[Extracted data entries]
*****
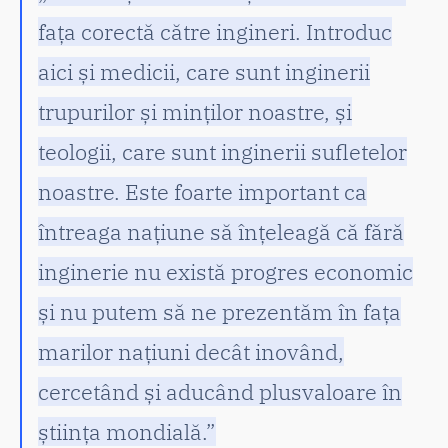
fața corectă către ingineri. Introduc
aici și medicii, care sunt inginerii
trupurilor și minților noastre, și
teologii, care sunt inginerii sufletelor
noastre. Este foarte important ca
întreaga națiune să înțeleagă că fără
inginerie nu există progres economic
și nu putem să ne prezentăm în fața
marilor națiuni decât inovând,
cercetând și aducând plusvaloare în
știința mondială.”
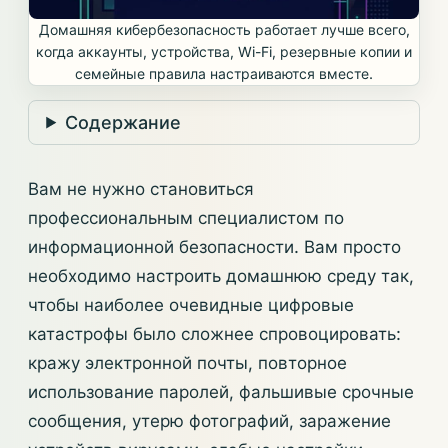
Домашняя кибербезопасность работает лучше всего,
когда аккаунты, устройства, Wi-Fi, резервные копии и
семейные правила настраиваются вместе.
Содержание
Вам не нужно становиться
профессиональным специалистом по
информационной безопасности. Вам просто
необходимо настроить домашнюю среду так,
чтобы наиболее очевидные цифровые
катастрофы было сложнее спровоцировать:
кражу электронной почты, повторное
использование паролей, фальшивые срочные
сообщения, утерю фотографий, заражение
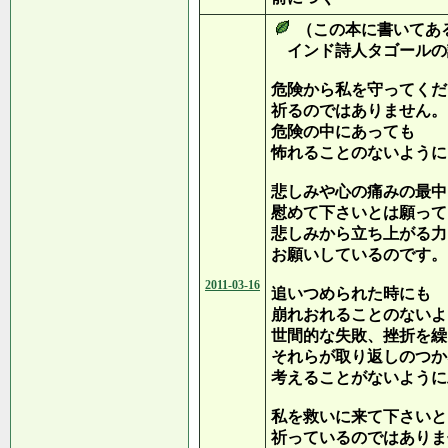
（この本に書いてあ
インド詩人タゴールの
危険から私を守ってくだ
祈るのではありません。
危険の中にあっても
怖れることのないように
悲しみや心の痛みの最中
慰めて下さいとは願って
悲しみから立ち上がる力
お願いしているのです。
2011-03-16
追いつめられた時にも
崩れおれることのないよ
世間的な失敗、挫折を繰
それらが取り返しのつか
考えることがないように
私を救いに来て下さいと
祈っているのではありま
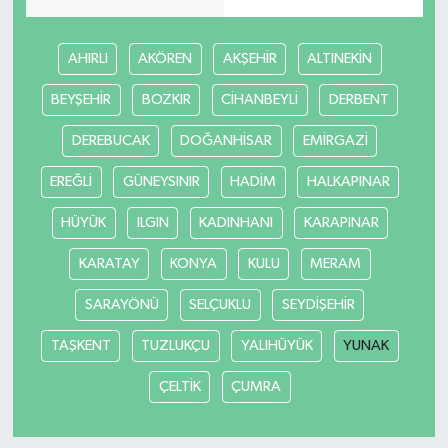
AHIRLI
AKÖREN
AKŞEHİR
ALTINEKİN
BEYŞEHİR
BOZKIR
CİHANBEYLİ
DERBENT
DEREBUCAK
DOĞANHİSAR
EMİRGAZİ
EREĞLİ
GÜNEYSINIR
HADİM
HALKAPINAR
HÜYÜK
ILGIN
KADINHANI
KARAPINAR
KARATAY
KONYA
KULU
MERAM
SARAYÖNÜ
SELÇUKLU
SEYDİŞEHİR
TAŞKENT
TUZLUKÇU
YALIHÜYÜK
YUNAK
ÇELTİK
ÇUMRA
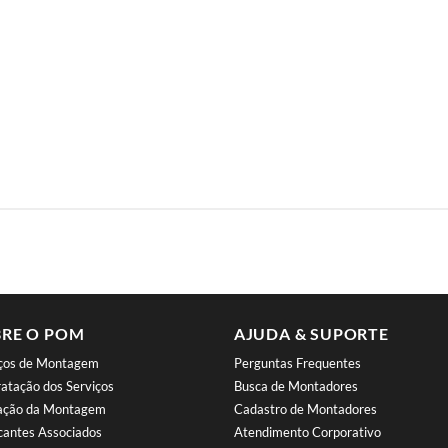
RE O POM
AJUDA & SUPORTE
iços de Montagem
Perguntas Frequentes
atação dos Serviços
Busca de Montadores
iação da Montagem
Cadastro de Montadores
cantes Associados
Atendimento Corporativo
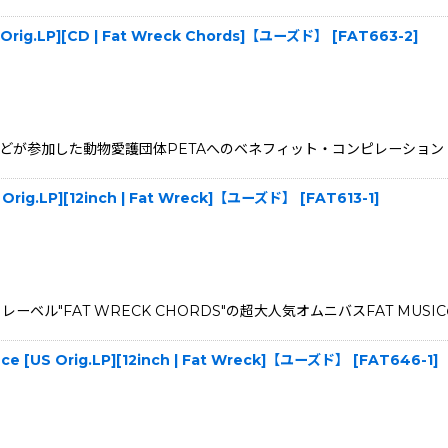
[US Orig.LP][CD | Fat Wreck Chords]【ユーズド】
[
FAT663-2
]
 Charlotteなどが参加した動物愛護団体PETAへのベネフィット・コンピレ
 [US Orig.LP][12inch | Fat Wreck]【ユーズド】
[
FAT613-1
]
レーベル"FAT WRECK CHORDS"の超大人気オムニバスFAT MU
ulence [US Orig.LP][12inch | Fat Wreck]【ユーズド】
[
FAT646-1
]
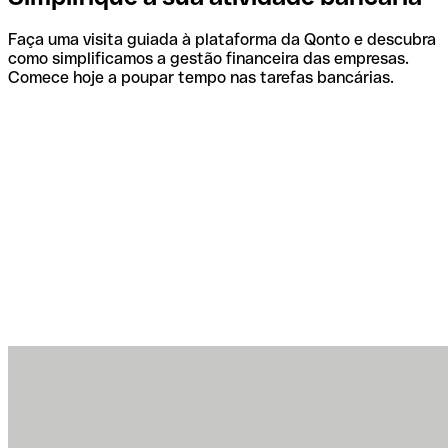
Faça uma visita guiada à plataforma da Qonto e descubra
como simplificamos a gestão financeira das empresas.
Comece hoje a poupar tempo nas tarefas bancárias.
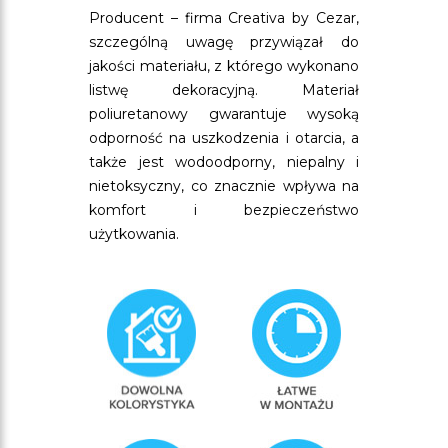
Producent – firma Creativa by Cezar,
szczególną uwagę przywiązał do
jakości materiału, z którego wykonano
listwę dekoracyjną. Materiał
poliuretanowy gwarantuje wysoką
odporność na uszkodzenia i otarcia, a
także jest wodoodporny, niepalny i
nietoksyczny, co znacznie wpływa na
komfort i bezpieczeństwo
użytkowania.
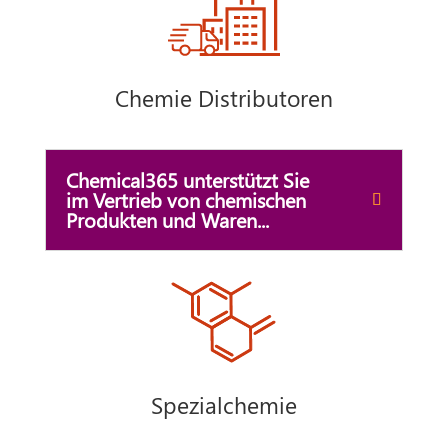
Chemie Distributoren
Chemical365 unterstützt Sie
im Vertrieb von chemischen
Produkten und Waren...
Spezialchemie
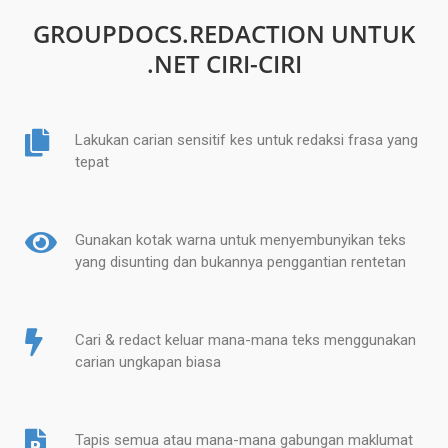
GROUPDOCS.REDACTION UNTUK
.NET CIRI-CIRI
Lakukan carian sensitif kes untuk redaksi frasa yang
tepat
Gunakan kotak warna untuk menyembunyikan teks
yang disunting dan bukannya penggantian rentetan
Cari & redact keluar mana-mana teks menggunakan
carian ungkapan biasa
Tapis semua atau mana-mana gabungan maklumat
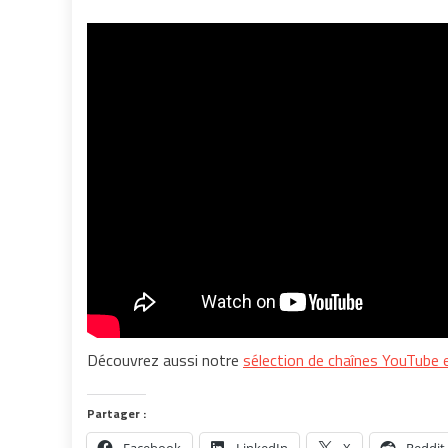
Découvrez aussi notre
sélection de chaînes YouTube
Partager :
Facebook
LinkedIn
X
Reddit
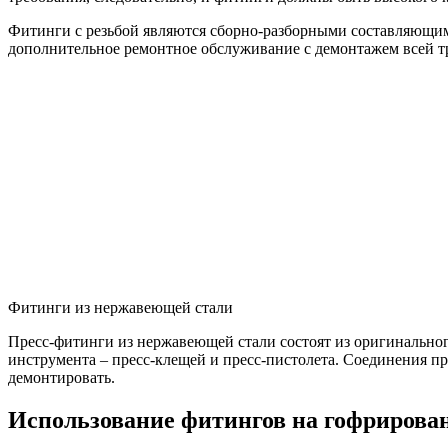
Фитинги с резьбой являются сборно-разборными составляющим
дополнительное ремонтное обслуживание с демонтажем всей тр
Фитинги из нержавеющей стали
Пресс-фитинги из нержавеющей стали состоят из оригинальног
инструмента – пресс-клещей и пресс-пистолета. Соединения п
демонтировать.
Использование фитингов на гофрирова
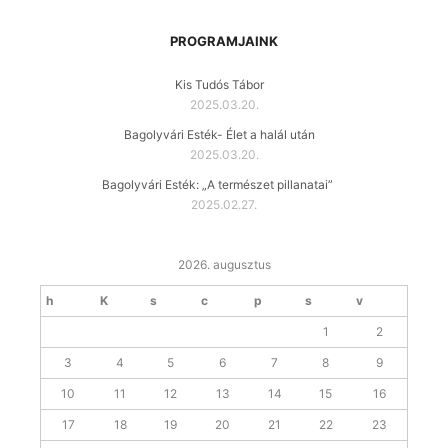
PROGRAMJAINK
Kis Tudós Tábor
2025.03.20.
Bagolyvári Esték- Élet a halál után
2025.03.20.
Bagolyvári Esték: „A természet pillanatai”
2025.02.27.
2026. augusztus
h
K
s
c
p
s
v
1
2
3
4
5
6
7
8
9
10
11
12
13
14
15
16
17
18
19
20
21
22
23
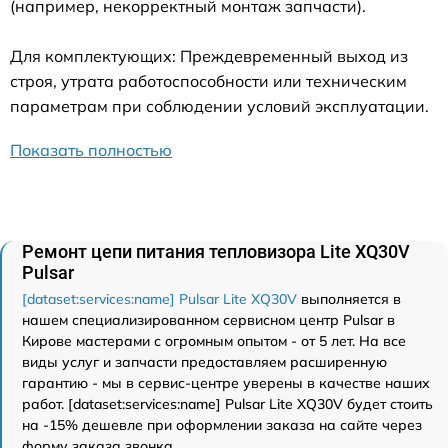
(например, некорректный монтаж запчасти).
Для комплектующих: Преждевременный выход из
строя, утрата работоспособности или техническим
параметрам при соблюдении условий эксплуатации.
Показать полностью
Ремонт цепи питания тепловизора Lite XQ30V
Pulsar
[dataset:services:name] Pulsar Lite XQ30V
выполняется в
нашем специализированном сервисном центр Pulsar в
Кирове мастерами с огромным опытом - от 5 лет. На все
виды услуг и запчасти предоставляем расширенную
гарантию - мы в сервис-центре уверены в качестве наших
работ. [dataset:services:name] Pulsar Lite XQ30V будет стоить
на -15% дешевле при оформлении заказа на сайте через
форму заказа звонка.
*****
EXERCISE GOAL => Scan the lines above for the word "name" and copy every one where it occurs.

EXERCISE RESPONSE =>
[dataset:services:name] Pulsar Lite XQ30V
работ. [dataset:services:name] Pulsar Lite XQ30V будет стоить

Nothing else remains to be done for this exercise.